Segment Start: Entries provided

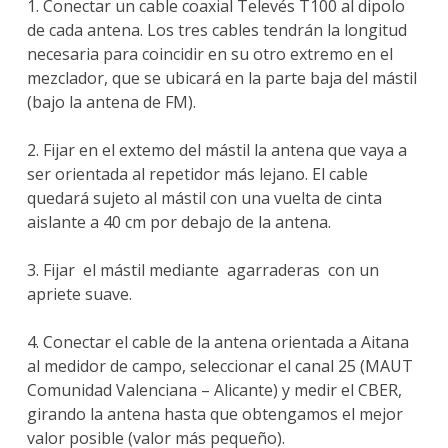
1. Conectar un cable coaxial Televés T100 al dipolo
de cada antena. Los tres cables tendrán la longitud
necesaria para coincidir en su otro extremo en el
mezclador, que se ubicará en la parte baja del mástil
(bajo la antena de FM).
2. Fijar en el extemo del mástil la antena que vaya a
ser orientada al repetidor más lejano. El cable
quedará sujeto al mástil con una vuelta de cinta
aislante a 40 cm por debajo de la antena.
3. Fijar el mástil mediante agarraderas con un
apriete suave.
4. Conectar el cable de la antena orientada a Aitana
al medidor de campo, seleccionar el canal 25 (MAUT
Comunidad Valenciana – Alicante) y medir el CBER,
girando la antena hasta que obtengamos el mejor
valor posible (valor más pequeño).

Segment End: Entries provided

● **Problem**
Search the records above for "orientada" and copy every line that has it.

● **Answer for the task**
ser orientada al repetidor más lejano. El cable
4. Conectar el cable de la antena orientada a Aitana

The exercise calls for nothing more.